Thank you! I applaud your efforts and the rest of the seabird community who are thoughtfully crafting this new paradigm of the internet-enabled scientific data commons. I appreciate your patience while I absorbed your papers and the Seabirds.net materials.
I agree with your suggestion about mediating this discussion through a list-serve which can archive responses, allow people to opt in/out, store reference files, and communally edit documents. You all should've just received an invitation to a Google group where we can continue discussion by emailing seabird-...@googlegroups.com.
Seabird Data Development Group
Below are some initial comments on Scott's papers and the Seabirds.net initiative from my perspective working with the OBIS-SEAMAP (aka SEAMAP) marine mammal, bird and turtle geo-archive for the last 8 years at the Duke Marine Geospatial Ecology Lab. In summary, SEAMAP could be useful for serving telemetry and survey data to Seabirds.net as well as porting a subset upstream to biodiversity portals OBIS and GBIF.
For the intrepid of you willing to brave some geek speak, read on...
Metadata Formats and Federated Portals. As you point out, the ecological metadata language (EML) is extremely flexible but does put a large onous on the data provider. I fully agree with your objective of “shielding seabird researchers from much of the arcane and confusing detail that attends data-sharing protocols” (p. 13 Hatch in draft). At SEAMAP, we consider as another value-added service the creation of metadata documents, which feed into larger portals to aid in data discovery.
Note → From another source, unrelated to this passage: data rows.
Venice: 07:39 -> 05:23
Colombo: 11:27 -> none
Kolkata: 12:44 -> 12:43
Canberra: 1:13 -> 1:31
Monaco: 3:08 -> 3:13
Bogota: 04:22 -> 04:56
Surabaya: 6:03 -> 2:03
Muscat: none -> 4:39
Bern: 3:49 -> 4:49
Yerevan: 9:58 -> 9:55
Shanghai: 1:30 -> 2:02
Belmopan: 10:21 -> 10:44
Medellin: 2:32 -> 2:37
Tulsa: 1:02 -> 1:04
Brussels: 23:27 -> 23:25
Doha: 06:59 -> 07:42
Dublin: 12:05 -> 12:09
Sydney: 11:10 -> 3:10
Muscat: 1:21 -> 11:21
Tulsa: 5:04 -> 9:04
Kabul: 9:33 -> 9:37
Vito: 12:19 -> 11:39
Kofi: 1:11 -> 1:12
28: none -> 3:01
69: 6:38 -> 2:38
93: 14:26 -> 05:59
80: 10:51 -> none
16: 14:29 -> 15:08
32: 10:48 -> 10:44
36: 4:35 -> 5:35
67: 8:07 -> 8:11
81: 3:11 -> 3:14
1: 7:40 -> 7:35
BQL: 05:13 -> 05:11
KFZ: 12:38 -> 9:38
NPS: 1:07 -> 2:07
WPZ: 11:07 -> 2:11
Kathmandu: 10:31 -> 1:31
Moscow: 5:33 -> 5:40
Spatial and temporal extents, along with full taxonomic hierarchies of observed species, are automatically generated for various metadata formats. Another value-added carrot is cascading the basic observational data up to OBIS, and in turn GBIF. We also agree that these biodiversity portals, historically based on museum specimens (and limited Darwin Core schema), are insufficient for many of the conservation and management applications of the seabird community, which warrants the additional data storage and functionality.
XML Schema. A community schema such as the seabird research markup language (SRML) as outlined in Hatch (2010) provides an excellent starting point for new projects and worthwhile migration challenge for existing ones. Getting existing legacy databases converted/imported into this schema could be a valuable exercise, which could result in some handy scripts to offer the technically inclined. Also providing template databases for a variety of common relational database platforms (MS Access, SQL Server, PostgreSQL, MySQL) should ease the process for those starting.
Motivating Tools. The ability to readily use tools for common analysis can be a big motivator for conforming to a data schema. For instance, the ArcHydro data model has become popular amongst network hydrologists for its common stream network analytical functions. But the ArcMarine data model turned out to be a bit too unwieldy for the marine community which was too broad. The seabird community seems the proper tractable size to build common analytical tools based on a community schema. A related push from the EcoInformatics community has been to use scientific workflows, ie a drag-and-drop canvas with which to string input data to analytical tools - a repeatable analysis with visually intuitative wire diagram that doesn't requiring programming. The open-source eco community uses Kepler, and the ESRI community uses Model Builder. We've been working on many tools within ESRI for the creation of the Marine Geospatial Ecology Tools (MGET). The more tools readily available to produce commonly desired analysis that run off this schema, the more worthwhile the migration process becomes to the data providers.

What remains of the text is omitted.